*Task description*
Your answer should reproduce the full set of records exactly as given.

——————————

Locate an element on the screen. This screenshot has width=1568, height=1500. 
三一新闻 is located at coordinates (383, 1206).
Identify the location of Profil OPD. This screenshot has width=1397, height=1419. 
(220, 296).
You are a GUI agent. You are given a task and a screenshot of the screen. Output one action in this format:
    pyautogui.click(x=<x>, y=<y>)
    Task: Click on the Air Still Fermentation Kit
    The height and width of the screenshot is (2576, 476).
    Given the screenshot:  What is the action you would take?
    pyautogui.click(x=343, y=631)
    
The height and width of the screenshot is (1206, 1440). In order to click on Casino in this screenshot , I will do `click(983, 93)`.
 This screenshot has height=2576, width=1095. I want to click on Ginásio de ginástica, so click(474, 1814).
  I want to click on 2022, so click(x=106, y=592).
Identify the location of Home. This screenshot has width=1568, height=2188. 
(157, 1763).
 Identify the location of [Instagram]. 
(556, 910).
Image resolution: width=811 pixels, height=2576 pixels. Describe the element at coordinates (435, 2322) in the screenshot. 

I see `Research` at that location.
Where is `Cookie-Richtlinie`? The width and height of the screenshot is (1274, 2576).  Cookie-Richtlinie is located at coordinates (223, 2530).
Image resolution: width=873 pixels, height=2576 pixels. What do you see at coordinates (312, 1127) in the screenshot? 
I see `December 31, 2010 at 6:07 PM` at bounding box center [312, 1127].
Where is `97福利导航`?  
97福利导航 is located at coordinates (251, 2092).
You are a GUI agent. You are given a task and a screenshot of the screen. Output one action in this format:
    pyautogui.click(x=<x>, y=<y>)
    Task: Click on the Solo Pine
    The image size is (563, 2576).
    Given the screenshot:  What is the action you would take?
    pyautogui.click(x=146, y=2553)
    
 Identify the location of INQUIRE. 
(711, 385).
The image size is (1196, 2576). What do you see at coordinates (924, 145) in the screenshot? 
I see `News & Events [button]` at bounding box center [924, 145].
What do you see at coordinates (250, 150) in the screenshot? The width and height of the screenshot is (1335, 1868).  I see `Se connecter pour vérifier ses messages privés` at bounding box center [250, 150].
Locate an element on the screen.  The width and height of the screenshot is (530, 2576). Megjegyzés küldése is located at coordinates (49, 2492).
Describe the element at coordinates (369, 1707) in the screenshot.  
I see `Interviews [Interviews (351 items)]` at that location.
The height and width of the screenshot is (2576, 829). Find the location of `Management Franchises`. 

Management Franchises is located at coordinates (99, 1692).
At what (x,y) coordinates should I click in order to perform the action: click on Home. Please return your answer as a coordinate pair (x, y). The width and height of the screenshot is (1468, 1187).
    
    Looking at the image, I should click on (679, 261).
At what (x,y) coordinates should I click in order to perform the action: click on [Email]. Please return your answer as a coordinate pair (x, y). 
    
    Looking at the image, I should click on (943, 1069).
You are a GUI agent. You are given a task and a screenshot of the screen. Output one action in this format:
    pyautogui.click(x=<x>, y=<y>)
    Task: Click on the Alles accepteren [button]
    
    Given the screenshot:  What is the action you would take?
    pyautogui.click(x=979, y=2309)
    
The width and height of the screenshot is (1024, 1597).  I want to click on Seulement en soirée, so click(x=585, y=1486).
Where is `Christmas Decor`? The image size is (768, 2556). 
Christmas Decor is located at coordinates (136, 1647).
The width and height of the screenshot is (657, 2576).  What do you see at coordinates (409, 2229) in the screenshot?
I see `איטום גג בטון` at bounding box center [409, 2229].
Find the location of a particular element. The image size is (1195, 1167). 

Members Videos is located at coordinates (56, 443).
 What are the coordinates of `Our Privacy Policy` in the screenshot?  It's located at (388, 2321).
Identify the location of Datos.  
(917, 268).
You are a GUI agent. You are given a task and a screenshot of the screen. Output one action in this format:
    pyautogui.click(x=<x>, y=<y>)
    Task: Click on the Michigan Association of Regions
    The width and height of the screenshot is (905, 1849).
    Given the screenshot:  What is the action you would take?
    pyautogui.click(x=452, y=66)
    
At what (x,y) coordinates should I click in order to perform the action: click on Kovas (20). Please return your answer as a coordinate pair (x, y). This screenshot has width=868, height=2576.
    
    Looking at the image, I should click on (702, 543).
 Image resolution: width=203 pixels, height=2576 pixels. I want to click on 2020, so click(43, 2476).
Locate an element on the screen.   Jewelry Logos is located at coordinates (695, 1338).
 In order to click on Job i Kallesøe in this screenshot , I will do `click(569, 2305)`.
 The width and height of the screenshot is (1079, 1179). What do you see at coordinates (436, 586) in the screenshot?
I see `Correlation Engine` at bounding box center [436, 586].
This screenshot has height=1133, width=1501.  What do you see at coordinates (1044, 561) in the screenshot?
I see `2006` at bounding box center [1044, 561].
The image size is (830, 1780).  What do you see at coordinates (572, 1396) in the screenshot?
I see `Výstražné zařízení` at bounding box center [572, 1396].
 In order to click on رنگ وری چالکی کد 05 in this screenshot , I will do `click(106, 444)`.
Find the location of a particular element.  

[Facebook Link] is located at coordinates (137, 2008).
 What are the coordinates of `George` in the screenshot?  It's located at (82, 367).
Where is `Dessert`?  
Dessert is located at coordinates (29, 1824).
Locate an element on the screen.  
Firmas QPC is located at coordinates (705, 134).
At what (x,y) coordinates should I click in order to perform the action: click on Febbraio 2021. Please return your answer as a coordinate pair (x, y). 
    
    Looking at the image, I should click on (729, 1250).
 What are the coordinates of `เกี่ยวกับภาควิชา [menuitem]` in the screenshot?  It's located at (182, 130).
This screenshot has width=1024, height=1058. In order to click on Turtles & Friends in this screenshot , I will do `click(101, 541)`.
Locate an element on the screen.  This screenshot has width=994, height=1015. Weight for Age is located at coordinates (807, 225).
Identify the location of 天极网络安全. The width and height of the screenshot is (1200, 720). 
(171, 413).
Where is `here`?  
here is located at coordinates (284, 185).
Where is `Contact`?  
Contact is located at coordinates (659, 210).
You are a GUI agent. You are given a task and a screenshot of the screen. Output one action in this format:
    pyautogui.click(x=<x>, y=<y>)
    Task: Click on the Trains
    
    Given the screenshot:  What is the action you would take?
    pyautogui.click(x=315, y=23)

——————————

*Answer section*
Locate an element on the screen. This screenshot has width=1568, height=1500. 
三一新闻 is located at coordinates (383, 1206).
Identify the location of Profil OPD. This screenshot has width=1397, height=1419. 
(220, 296).
You are a GUI agent. You are given a task and a screenshot of the screen. Output one action in this format:
    pyautogui.click(x=<x>, y=<y>)
    Task: Click on the Air Still Fermentation Kit
    The height and width of the screenshot is (2576, 476).
    Given the screenshot:  What is the action you would take?
    pyautogui.click(x=343, y=631)
    
The height and width of the screenshot is (1206, 1440). In order to click on Casino in this screenshot , I will do `click(983, 93)`.
 This screenshot has height=2576, width=1095. I want to click on Ginásio de ginástica, so click(474, 1814).
  I want to click on 2022, so click(x=106, y=592).
Identify the location of Home. This screenshot has width=1568, height=2188. 
(157, 1763).
 Identify the location of [Instagram]. 
(556, 910).
Image resolution: width=811 pixels, height=2576 pixels. Describe the element at coordinates (435, 2322) in the screenshot. 

I see `Research` at that location.
Where is `Cookie-Richtlinie`? The width and height of the screenshot is (1274, 2576).  Cookie-Richtlinie is located at coordinates (223, 2530).
Image resolution: width=873 pixels, height=2576 pixels. What do you see at coordinates (312, 1127) in the screenshot? 
I see `December 31, 2010 at 6:07 PM` at bounding box center [312, 1127].
Where is `97福利导航`?  
97福利导航 is located at coordinates (251, 2092).
You are a GUI agent. You are given a task and a screenshot of the screen. Output one action in this format:
    pyautogui.click(x=<x>, y=<y>)
    Task: Click on the Solo Pine
    The image size is (563, 2576).
    Given the screenshot:  What is the action you would take?
    pyautogui.click(x=146, y=2553)
    
 Identify the location of INQUIRE. 
(711, 385).
The image size is (1196, 2576). What do you see at coordinates (924, 145) in the screenshot? 
I see `News & Events [button]` at bounding box center [924, 145].
What do you see at coordinates (250, 150) in the screenshot? The width and height of the screenshot is (1335, 1868).  I see `Se connecter pour vérifier ses messages privés` at bounding box center [250, 150].
Locate an element on the screen.  The width and height of the screenshot is (530, 2576). Megjegyzés küldése is located at coordinates (49, 2492).
Describe the element at coordinates (369, 1707) in the screenshot.  
I see `Interviews [Interviews (351 items)]` at that location.
The height and width of the screenshot is (2576, 829). Find the location of `Management Franchises`. 

Management Franchises is located at coordinates (99, 1692).
At what (x,y) coordinates should I click in order to perform the action: click on Home. Please return your answer as a coordinate pair (x, y). The width and height of the screenshot is (1468, 1187).
    
    Looking at the image, I should click on (679, 261).
At what (x,y) coordinates should I click in order to perform the action: click on [Email]. Please return your answer as a coordinate pair (x, y). 
    
    Looking at the image, I should click on (943, 1069).
You are a GUI agent. You are given a task and a screenshot of the screen. Output one action in this format:
    pyautogui.click(x=<x>, y=<y>)
    Task: Click on the Alles accepteren [button]
    
    Given the screenshot:  What is the action you would take?
    pyautogui.click(x=979, y=2309)
    
The width and height of the screenshot is (1024, 1597).  I want to click on Seulement en soirée, so click(x=585, y=1486).
Where is `Christmas Decor`? The image size is (768, 2556). 
Christmas Decor is located at coordinates (136, 1647).
The width and height of the screenshot is (657, 2576).  What do you see at coordinates (409, 2229) in the screenshot?
I see `איטום גג בטון` at bounding box center [409, 2229].
Find the location of a particular element. The image size is (1195, 1167). 

Members Videos is located at coordinates (56, 443).
 What are the coordinates of `Our Privacy Policy` in the screenshot?  It's located at (388, 2321).
Identify the location of Datos.  
(917, 268).
You are a GUI agent. You are given a task and a screenshot of the screen. Output one action in this format:
    pyautogui.click(x=<x>, y=<y>)
    Task: Click on the Michigan Association of Regions
    The width and height of the screenshot is (905, 1849).
    Given the screenshot:  What is the action you would take?
    pyautogui.click(x=452, y=66)
    
At what (x,y) coordinates should I click in order to perform the action: click on Kovas (20). Please return your answer as a coordinate pair (x, y). This screenshot has width=868, height=2576.
    
    Looking at the image, I should click on (702, 543).
 Image resolution: width=203 pixels, height=2576 pixels. I want to click on 2020, so click(43, 2476).
Locate an element on the screen.   Jewelry Logos is located at coordinates (695, 1338).
 In order to click on Job i Kallesøe in this screenshot , I will do `click(569, 2305)`.
 The width and height of the screenshot is (1079, 1179). What do you see at coordinates (436, 586) in the screenshot?
I see `Correlation Engine` at bounding box center [436, 586].
This screenshot has height=1133, width=1501.  What do you see at coordinates (1044, 561) in the screenshot?
I see `2006` at bounding box center [1044, 561].
The image size is (830, 1780).  What do you see at coordinates (572, 1396) in the screenshot?
I see `Výstražné zařízení` at bounding box center [572, 1396].
 In order to click on رنگ وری چالکی کد 05 in this screenshot , I will do `click(106, 444)`.
Find the location of a particular element.  

[Facebook Link] is located at coordinates (137, 2008).
 What are the coordinates of `George` in the screenshot?  It's located at (82, 367).
Where is `Dessert`?  
Dessert is located at coordinates (29, 1824).
Locate an element on the screen.  
Firmas QPC is located at coordinates (705, 134).
At what (x,y) coordinates should I click in order to perform the action: click on Febbraio 2021. Please return your answer as a coordinate pair (x, y). 
    
    Looking at the image, I should click on (729, 1250).
 What are the coordinates of `เกี่ยวกับภาควิชา [menuitem]` in the screenshot?  It's located at (182, 130).
This screenshot has width=1024, height=1058. In order to click on Turtles & Friends in this screenshot , I will do `click(101, 541)`.
Locate an element on the screen.  This screenshot has width=994, height=1015. Weight for Age is located at coordinates (807, 225).
Identify the location of 天极网络安全. The width and height of the screenshot is (1200, 720). 
(171, 413).
Where is `here`?  
here is located at coordinates (284, 185).
Where is `Contact`?  
Contact is located at coordinates (659, 210).
You are a GUI agent. You are given a task and a screenshot of the screen. Output one action in this format:
    pyautogui.click(x=<x>, y=<y>)
    Task: Click on the Trains
    
    Given the screenshot:  What is the action you would take?
    pyautogui.click(x=315, y=23)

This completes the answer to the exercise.